- European CD single cover

Single by Milli Vanilli

from the album All or Nothing and Girl You Know It's True
- B-side: "Too Much Monkey Business"
- Released: 12 December 1988
- Genre: Dance-pop
- Length: 4:10 (album version); 4:00 (single version); 4:28 (video version);
- Label: Hansa; Arista;
- Songwriters: Frank Farian; Brad Howell;
- Producer: Frank Farian

Milli Vanilli singles chronology
| "Girl You Know It's True" (1988) | "Baby Don't Forget My Number" (1988) | "Blame It on the Rain" (1989) |

Music video
- "Baby Don't Forget My Number" on YouTube

= Baby Don't Forget My Number =

1988 single by Milli Vanilli

"Baby Don't Forget My Number" is a song by German dance-pop group Milli Vanilli. The track was released in December 1988 as the second single from their debut album, All or Nothing (1988), as well as its American counterpart, Girl You Know It's True (1989). It became the first of their three number-one hits on the US Billboard Hot 100 chart in 1989, earning a gold certification from the Recording Industry Association of America (RIAA). Worldwide, the single reached the top 10 in seven other countries and was certified gold in Australia, where it charted for 36 weeks.

==Music video==
In the music video, Rob Pilatus meets a woman and gets her phone number. Later that day, as he is preparing to call her, Fab Morvan enters the apartment, and a slight breeze blows the sheet of paper with the phone number out the window.
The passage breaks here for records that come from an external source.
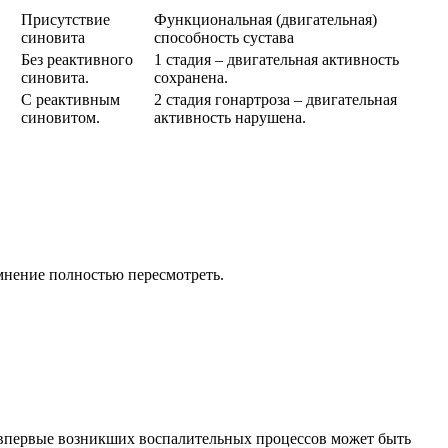
Присутствие
Функциональная (двигательная)
синовита
способность сустава
Без реактивного
1 стадия – двигательная активность
синовита.
сохранена.
С реактивным
2 стадия гонартроза – двигательная
синовитом.
активность нарушена.
 мнение полностью пересмотреть.
 впервые возникших воспалительных процессов может быть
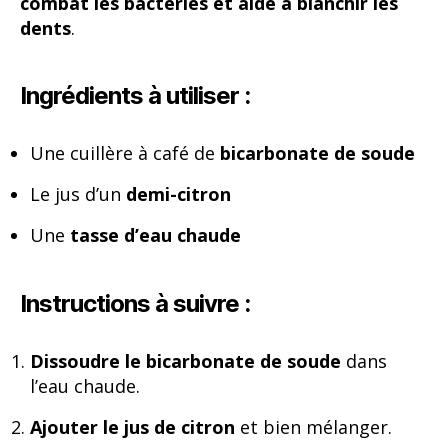
combat les bactéries et aide à blanchir les
dents
.
Ingrédients à utiliser :
Une cuillère à café de
bicarbonate de soude
Le jus d’un
demi-citron
Une
tasse d’eau chaude
Instructions à suivre :
Dissoudre le bicarbonate de soude
dans
l’eau chaude.
Ajouter le jus de citron
et bien mélanger.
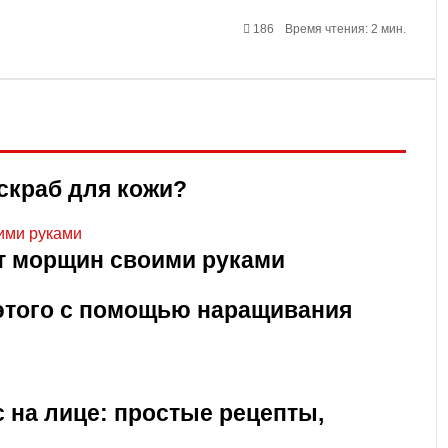
186
Время чтения: 2 мин.
скраб для кожи?
т морщин своими руками
 этого с помощью наращивания
 на лице: простые рецепты,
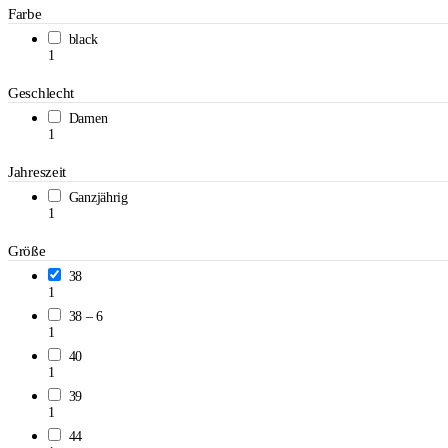
Farbe
black
1
Geschlecht
Damen
1
Jahreszeit
Ganzjährig
1
Größe
38
1
38 – 6
1
40
1
39
1
44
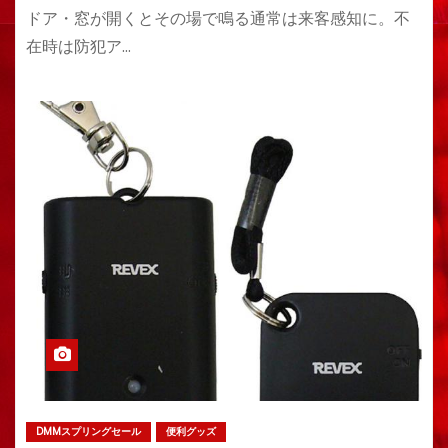
ドア・窓が開くとその場で鳴る通常は来客感知に。不
在時は防犯ア…
DMMスプリングセール
便利グッズ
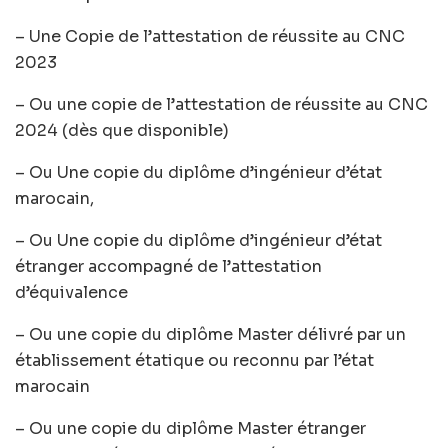
– Une Copie de l’attestation de réussite au CNC
2023
– Ou une copie de l’attestation de réussite au CNC
2024 (dès que disponible)
– Ou Une copie du diplôme d’ingénieur d’état
marocain,
– Ou Une copie du diplôme d’ingénieur d’état
étranger accompagné de l’attestation
d’équivalence
– Ou une copie du diplôme Master délivré par un
établissement étatique ou reconnu par l’état
marocain
– Ou une copie du diplôme Master étranger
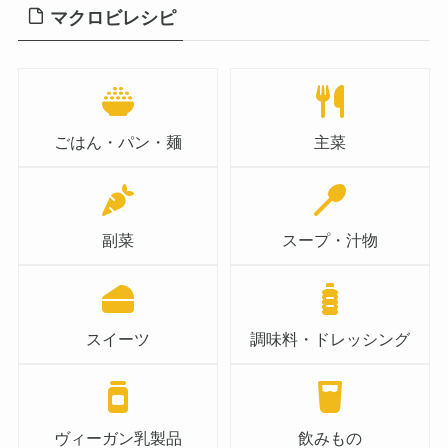
マクロビレシピ
ごはん・パン・麺
主菜
副菜
スープ・汁物
スイーツ
調味料・ドレッシング
ヴィーガン乳製品
飲みもの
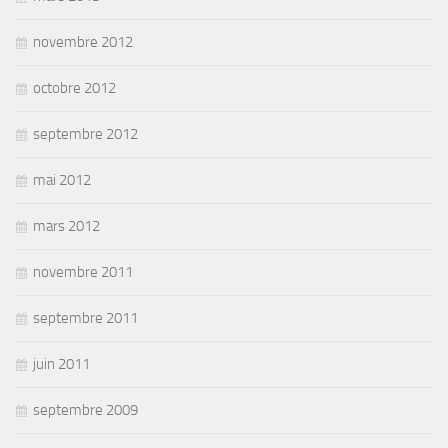
novembre 2012
octobre 2012
septembre 2012
mai 2012
mars 2012
novembre 2011
septembre 2011
juin 2011
septembre 2009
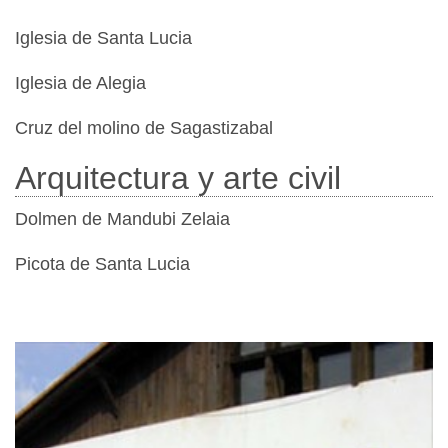
Iglesia de Santa Lucia
Iglesia de Alegia
Cruz del molino de Sagastizabal
Arquitectura y arte civil
Dolmen de Mandubi Zelaia
Picota de Santa Lucia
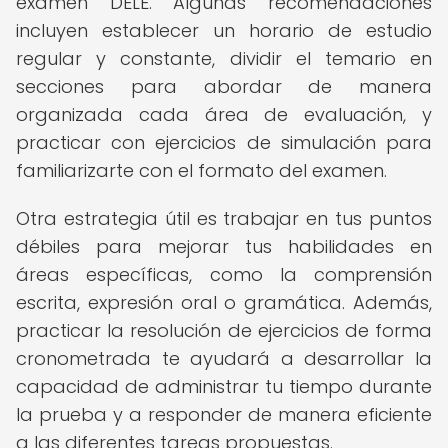
examen DELE. Algunas recomendaciones
incluyen establecer un horario de estudio
regular y constante, dividir el temario en
secciones para abordar de manera
organizada cada área de evaluación, y
practicar con ejercicios de simulación para
familiarizarte con el formato del examen.
Otra estrategia útil es trabajar en tus puntos
débiles para mejorar tus habilidades en
áreas específicas, como la comprensión
escrita, expresión oral o gramática. Además,
practicar la resolución de ejercicios de forma
cronometrada te ayudará a desarrollar la
capacidad de administrar tu tiempo durante
la prueba y a responder de manera eficiente
a las diferentes tareas propuestas.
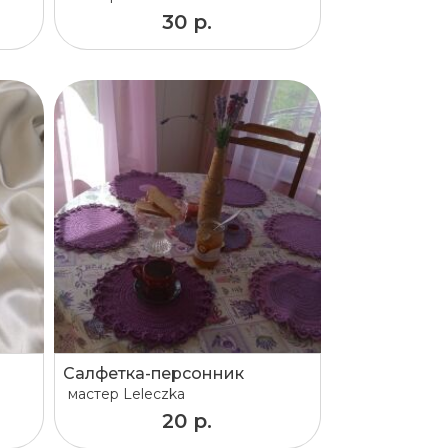
30 р.
Салфетка-персонник
мастер
Leleczka
20 р.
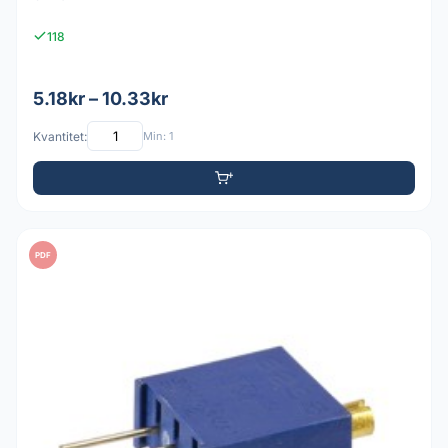
118
5.18kr – 10.33kr
Kvantitet:
Min: 1
PDF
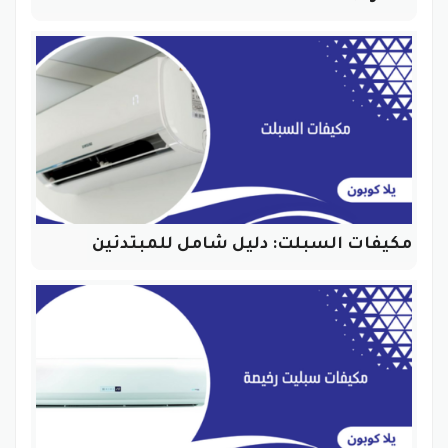
مكيفات السبلت: دليل شامل للمبتدئين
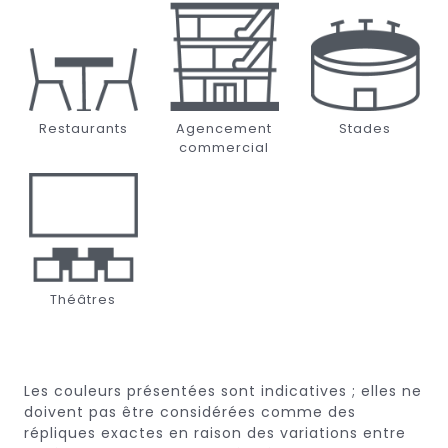
Restaurants
Agencement
Stades
commercial
Théâtres
Les couleurs présentées sont indicatives ; elles ne
doivent pas être considérées comme des
répliques exactes en raison des variations entre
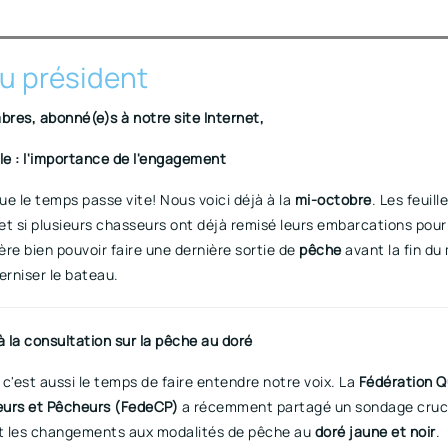
u président
res, abonné(e)s à notre site Internet,
le : l'importance de l'engagement
e le temps passe vite! Nous voici déjà à la
mi-octobre
. Les feuill
t si plusieurs chasseurs ont déjà remisé leurs embarcations pour 
père bien pouvoir faire une dernière sortie de
pêche
avant la fin du
erniser le bateau.
à la consultation sur la pêche au doré
c'est aussi le temps de faire entendre notre voix. La
Fédération 
urs et Pêcheurs (FedeCP)
a récemment partagé un sondage cruc
 les changements aux modalités de pêche au
doré jaune et noir
.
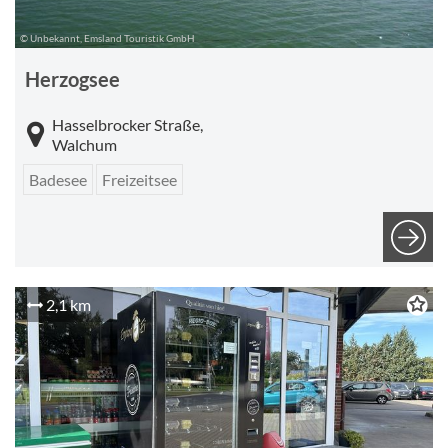
© Unbekannt, Emsland Touristik GmbH
Herzogsee
Hasselbrocker Straße,
Walchum
Badesee
Freizeitsee
2,1 km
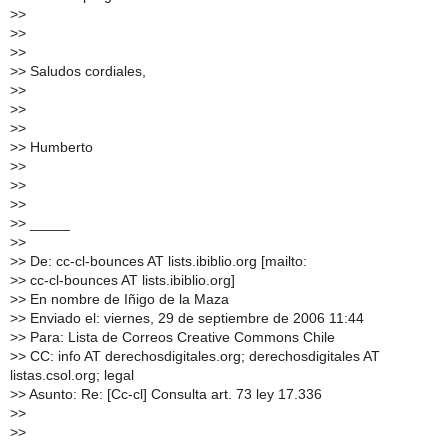
>
>
>
>
>
>
>
> Saludos cordiales,
>
>
>
>
>
>
>
> Humberto
>
>
>
>
>
>
>
> _____
>
>
>
> De: cc-cl-bounces AT lists.ibiblio.org [mailto:
>
> cc-cl-bounces AT lists.ibiblio.org]
>
> En nombre de Iñigo de la Maza
>
> Enviado el: viernes, 29 de septiembre de 2006 11:44
>
> Para: Lista de Correos Creative Commons Chile
>
> CC: info AT derechosdigitales.org; derechosdigitales AT
listas.csol.org; legal
>
> Asunto: Re: [Cc-cl] Consulta art. 73 ley 17.336
>
>
>
>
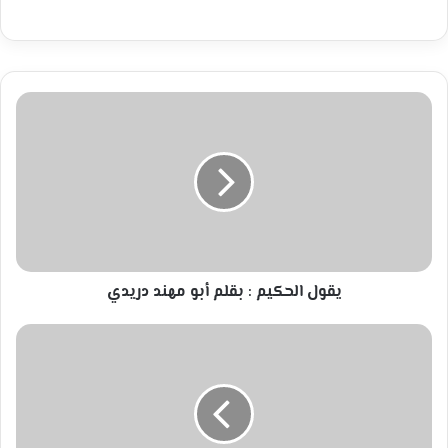
يقول
الحكيم
:
بقلم
أبو
مهند
دريدي
يقول الحكيم : بقلم أبو مهند دريدي
حكايات
هواشية
-
سارق
البطيخ
-بقلم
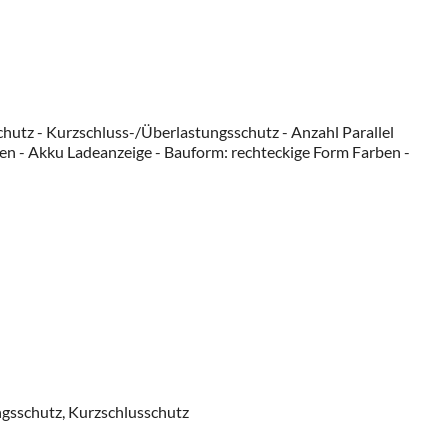
hutz - Kurzschluss-/Überlastungsschutz - Anzahl Parallel
ten - Akku Ladeanzeige - Bauform: rechteckige Form Farben -
gsschutz, Kurzschlusschutz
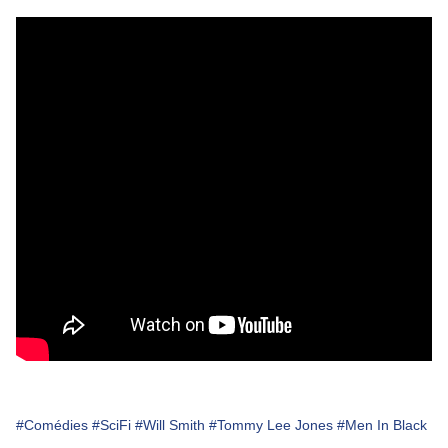
#Comédies
#SciFi
#Will Smith
#Tommy Lee Jones
#Men In Black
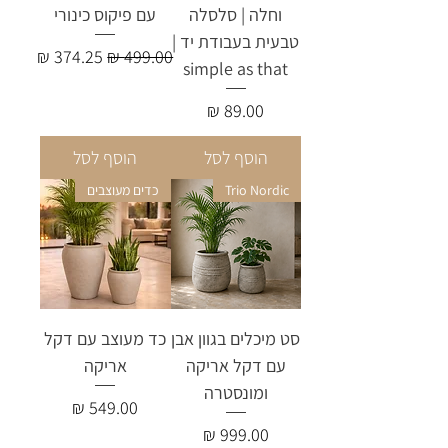
וחלה | סלסלה
עם פיקוס כינורי
טבעית בעבודת יד |
מחיר רגיל
מחיר מבצע
simple as that
מחיר
הוסף לסל
הוסף לסל
Trio Nordic
כדים מעוצבים
סט מיכלים בגוון אבן
כד מעוצב עם דקל
עם דקל אריקה
אריקה
ומונסטרה
מחיר
מחיר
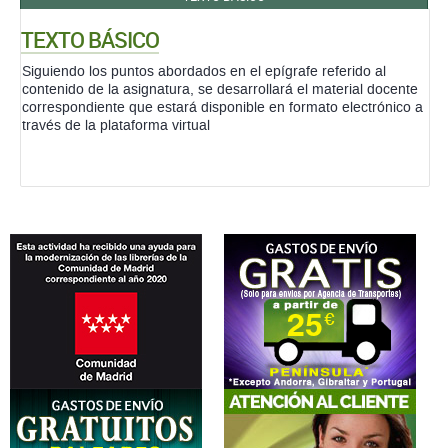
TEXTO BÁSICO
Siguiendo los puntos abordados en el epígrafe referido al
contenido de la asignatura, se desarrollará el material docente
correspondiente que estará disponible en formato electrónico a
través de la plataforma virtual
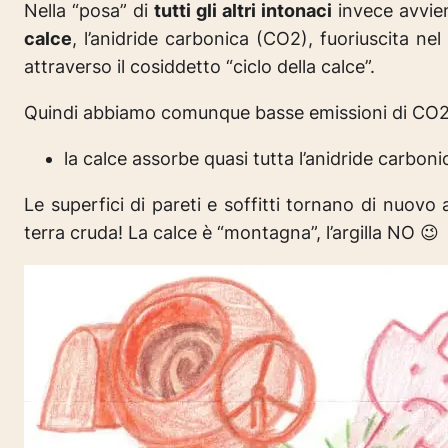
Nella “posa” di
tutti gli altri intonaci
invece avvi
calce
, l’anidride carbonica (CO2), fuoriuscita ne
attraverso il cosiddetto “ciclo della calce”.
Quindi abbiamo comunque basse emissioni di CO2
la calce assorbe quasi tutta l’anidride carbo
Le superfici di pareti e soffitti tornano di nuovo 
terra cruda! La calce è “montagna”, l’argilla NO 😉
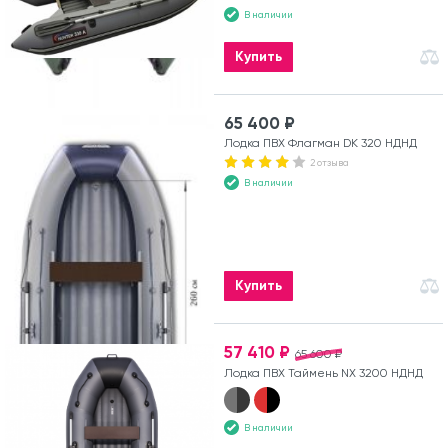
В наличии
Купить
65 400 ₽
Лодка ПВХ Флагман DK 320 НДНД
2 отзыва
В наличии
Купить
57 410 ₽
65 600 ₽
Лодка ПВХ Таймень NX 3200 НДНД
В наличии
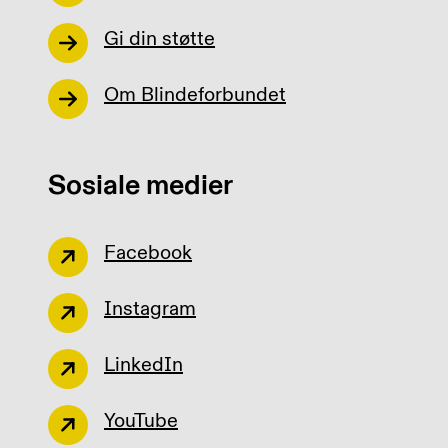
Gi din støtte
Om Blindeforbundet
Sosiale medier
Facebook
Instagram
LinkedIn
YouTube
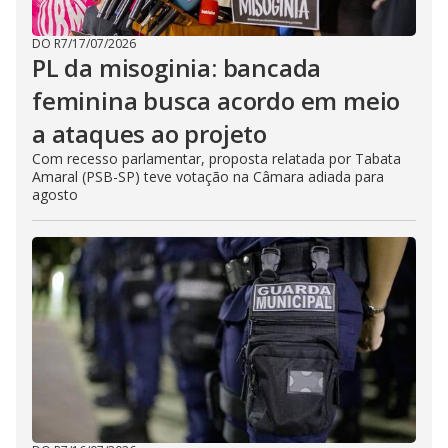
DO R7
/
17/07/2026
PL da misoginia: bancada
feminina busca acordo em meio
a ataques ao projeto
Com recesso parlamentar, proposta relatada por Tabata
Amaral (PSB-SP) teve votação na Câmara adiada para
agosto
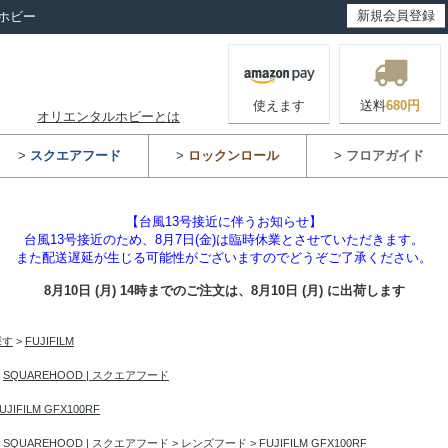
新規会員登録
ホビー
使えます
送料
680円
オリエンタルホビーとは
>
スクエアフード
>
ロックンロール
>
フロアガイド
【台風13号接近に伴うお知らせ】
台風13号接近のため、8月7日(金)は臨時休業とさせていただきます。
また配送遅延が生じる可能性がございますのでどうぞご了承ください。
8月10日 (月) 14時までのご注文は、
8月10日 (月) に出荷します
探す
>
FUJIFILM
>
SQUAREHOOD | スクエアフード
UJIFILM GFX100RF
>
SQUAREHOOD | スクエアフード
>
レンズフード
>
FUJIFILM GFX100RF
The paper is caught under the shoe of a man who enters a taxicab, leading the duo on a bicycle chase across London. Just as the taxicab drops the man off, the duo stops the man, but the paper is gone. Then the duo realize they are in front of the woman's home.

==Charts==
===Weekly charts===

| Chart (1988–1989) | Peak position |
|---|---|
| Australia (ARIA) | 17 |
| Belgium (Ultratop 50 Flanders) | 14 |
| Canada Retail Singles (The Record) | 1 |
| Canada Top Singles (RPM) | 3 |
| Canada Dance/Urban (RPM) | 1 |
| Europe (Eurochart Hot 100) | 18 |
| Finland (Suomen virallinen lista) | 3 |
| France (SNEP) | 17 |
| Ireland (IRMA) | 17 |
| Netherlands (Dutch Top 40) | 6 |
| Netherlands (Single Top 100) | 7 |
| New Zealand (Recorded Music NZ) | 9 |
| Norway (VG-lista) | 5 |
| Spain (AFYVE) | 3 |
| Switzerland (Schweizer Hitparade) | 11 |
| UK Singles (Official Charts) | 16 |
| US Billboard Hot 100 | 1 |
| US Dance Club Songs (Billboard) | 10 |
| US Dance Singles Sales (Billboard) | 12 |
| US Hot R&B/Hip-Hop Songs (Billboard) | 9 |
| US Cash Box Top 100 | 2 |
| West Germany (GfK) | 9 |

===Year-end charts===

| Chart (1989) | Position |
|---|---|
| Australia (ARIA) | 59 |
| Belgium (Ultratop) | 81 |
| Canada Top Singles (RPM) | 42 |
| Canada Dance/Urban (RPM) | 8 |
| Europe (Eurochart Hot 100) | 78 |
| Netherlands (Dutch Top 40) | 41 |
| Netherlands (Single Top 100) | 65 |
| New Zealand (RIANZ) | 16 |
| US Billboard Hot 100 | 28 |
| West Germany (Media Control) | 63 |

| Chart (1990) | Position |
|---|---|
| Australia (ARIA) | 69 |

==Certifications==

| Region | Certification | Certified units/sales |
| Australia (ARIA) | Gold | 35,000^{^} |
| United States (RIAA) | Gold | 500,000^{^} |
^{^} Shipments figures based on certification alone.